In 1905, it is the Suite Bretonne taken from his original opera Myrdhin (Merlin). Fauré and Ravel liked much this work which contributed to the reputation of the composer.
The brilliant Parisian career of Paul Ladmirault continues with Brocéliande au Matin played in Le Châtelet in 1909 directed by Gabriel Pierné. The reception is enthusiastic and one can read in Le Journal du Soir :
“…it is a very luminous symphonic poem of spring grace, of a great freshness of inspiration…”

Here comes the great storm of 1914-1918. Four terrible years during which the delicate nature of the composer is put up badly with the life of the poilus…
He nevertheless finds time to write a ballet “The Prêtresse de Korydwen” which will be played at the opera in 1925.
After this long absence, Paul Ladmirault returns in his family not aspiring for more than quietness and silence.
He knows that it will have the fate of the dreamers, it doesn’t matter, nobody will prevent him from composing his own music.

In 1918, he is then 41 years old, he finishes the Roman de Tristan, stage music, for the play of Bédier and Artus. Created in 1919 in Nice, it will be repeated the same year in the Théâtre Sarah Bernhard. Success is complete, tells us Artus, and we hope that the Roman de Tristan will ensure glory to the composer.
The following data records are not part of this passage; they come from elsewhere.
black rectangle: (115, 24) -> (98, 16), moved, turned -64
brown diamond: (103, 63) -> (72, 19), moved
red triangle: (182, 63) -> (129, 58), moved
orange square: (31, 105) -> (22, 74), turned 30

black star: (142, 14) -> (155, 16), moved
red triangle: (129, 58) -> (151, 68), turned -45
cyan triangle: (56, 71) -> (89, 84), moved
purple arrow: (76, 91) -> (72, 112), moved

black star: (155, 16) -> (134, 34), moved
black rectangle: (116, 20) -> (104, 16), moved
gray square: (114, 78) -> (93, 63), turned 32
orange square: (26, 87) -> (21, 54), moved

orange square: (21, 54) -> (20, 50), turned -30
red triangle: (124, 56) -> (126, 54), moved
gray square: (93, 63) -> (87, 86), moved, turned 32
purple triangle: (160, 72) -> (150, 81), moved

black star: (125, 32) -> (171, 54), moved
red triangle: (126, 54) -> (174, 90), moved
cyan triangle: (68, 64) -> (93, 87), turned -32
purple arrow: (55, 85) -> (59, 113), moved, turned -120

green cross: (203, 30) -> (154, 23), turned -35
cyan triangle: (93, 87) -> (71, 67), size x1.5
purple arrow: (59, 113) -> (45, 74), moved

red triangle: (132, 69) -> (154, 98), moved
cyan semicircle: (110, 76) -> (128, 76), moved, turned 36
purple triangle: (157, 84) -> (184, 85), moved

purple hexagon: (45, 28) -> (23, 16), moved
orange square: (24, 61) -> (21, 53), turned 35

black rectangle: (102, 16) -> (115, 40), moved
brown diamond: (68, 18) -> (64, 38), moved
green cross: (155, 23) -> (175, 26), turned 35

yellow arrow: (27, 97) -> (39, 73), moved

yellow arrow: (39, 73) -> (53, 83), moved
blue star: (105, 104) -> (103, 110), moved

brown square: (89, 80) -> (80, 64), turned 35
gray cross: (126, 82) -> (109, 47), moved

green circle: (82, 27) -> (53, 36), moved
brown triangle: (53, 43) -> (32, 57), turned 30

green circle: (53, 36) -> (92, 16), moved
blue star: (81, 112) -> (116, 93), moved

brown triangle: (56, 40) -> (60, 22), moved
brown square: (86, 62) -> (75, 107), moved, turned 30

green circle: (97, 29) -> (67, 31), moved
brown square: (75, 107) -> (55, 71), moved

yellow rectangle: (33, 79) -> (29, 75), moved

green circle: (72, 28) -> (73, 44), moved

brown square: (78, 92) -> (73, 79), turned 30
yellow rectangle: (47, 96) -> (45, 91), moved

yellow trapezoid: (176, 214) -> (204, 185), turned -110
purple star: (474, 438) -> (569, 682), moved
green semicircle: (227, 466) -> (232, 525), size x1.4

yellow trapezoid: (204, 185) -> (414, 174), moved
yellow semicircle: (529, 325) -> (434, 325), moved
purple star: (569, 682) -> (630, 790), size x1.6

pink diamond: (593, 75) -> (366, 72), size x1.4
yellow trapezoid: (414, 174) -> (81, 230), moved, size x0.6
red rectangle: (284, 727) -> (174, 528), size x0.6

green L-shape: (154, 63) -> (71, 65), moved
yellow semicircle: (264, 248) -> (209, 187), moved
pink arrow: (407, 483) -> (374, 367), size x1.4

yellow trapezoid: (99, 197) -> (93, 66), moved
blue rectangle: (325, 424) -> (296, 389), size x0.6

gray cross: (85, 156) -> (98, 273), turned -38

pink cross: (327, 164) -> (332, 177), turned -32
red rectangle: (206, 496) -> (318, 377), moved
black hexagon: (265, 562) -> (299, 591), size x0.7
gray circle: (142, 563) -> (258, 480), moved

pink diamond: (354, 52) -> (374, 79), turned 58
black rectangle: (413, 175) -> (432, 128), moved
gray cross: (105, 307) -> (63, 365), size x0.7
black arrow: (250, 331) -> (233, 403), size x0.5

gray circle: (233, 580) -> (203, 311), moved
The press is not mistaken there: “the music of Paul Ladmirault expresses with as much passion as poetry all the suave beauty of the Celtic country. The following year the PASDELOUP concerts play for the first time the RHAPSODIE GAËLIQUE directed by Rhené BATHON.
In this work in five pieces, Paul Ladmirault lets burst his love for Brittany and his passion for the celtism.

 

In 1920, he is 43 years old, he’s nominated as professor at the Academy of Nantes. The voice of the artist is not kept silent therefore; Untiring worker, he reconciles the requirements of professorship to the constraints of creation.

January 1932, Paul Ladmirault is 55 years old. The Symphonic orchestra of Paris directed by Eugène Bigot, plays “En Forêt”. It is a triumph. The press is unanimous to regard this work as one of best of Paul Ladmirault.
At this point in time Paul Ladmirault turns to the chamber music, always in search of his ideal of clearness and concision: “Too many notes adds nothing …”he said.

Popular Gaelic music has always seduced Paul Ladmirault, always in search of the original color of the Scottish music without never calling upon the folklore, around 1930 he composes his famous QUATUOR A CORDES. Three of the four movements are of popular inspiration served by a penetrating poetic direction. Only the Andante, composed in 1904 on the name of Fauré, is completely different. This quartet offers a very original example of the fortunate association between erudite art and popular music, where any music takes its source.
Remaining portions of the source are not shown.